§ **YOUR ASSIGNMENT**: Using the material below, set down only the line containing "ВАСИЛИЙ НИКИТИНСКИЙ" and the lines after it, unchanged.

§ **DATA TO EXAMINE**:
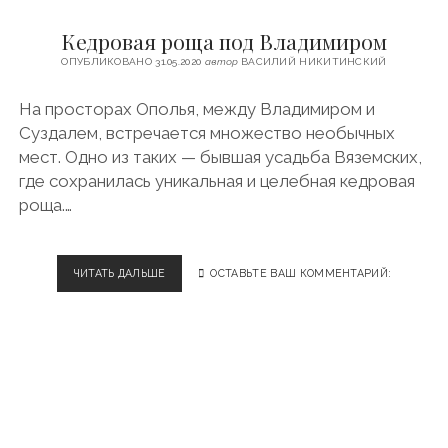
c
s
u
l
ФИНЛЯНДИЯ
e
t
t
e
Кедровая роща под Владимиром
ЧЕХИЯ
b
a
u
g
ОПУБЛИКОВАНО 31.05.2020
автор
ВАСИЛИЙ НИКИТИНСКИЙ
o
g
b
r
ЭСТОНИЯ
o
r
e
a
На просторах Ополья, между Владимиром и
k
a
m
Суздалем, встречается множество необычных
m
мест. Одно из таких — бывшая усадьба Вяземских,
где сохранилась уникальная и целебная кедровая
роща.…
ЧИТАТЬ ДАЛЬШЕ
К
ОСТАВЬТЕ ВАШ КОММЕНТАРИЙ:
Е
Д
Р
О
В
А
Я
Р
О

§ **RESULT OF THE EXERCISE**:
ВАСИЛИЙ НИКИТИНСКИЙ
o
g
b
r
ЭСТОНИЯ
o
r
e
a
На просторах Ополья, между Владимиром и
k
a
m
Суздалем, встречается множество необычных
m
мест. Одно из таких — бывшая усадьба Вяземских,
где сохранилась уникальная и целебная кедровая
роща.…
ЧИТАТЬ ДАЛЬШЕ
К
ОСТАВЬТЕ ВАШ КОММЕНТАРИЙ:
Е
Д
Р
О
В
А
Я
Р
О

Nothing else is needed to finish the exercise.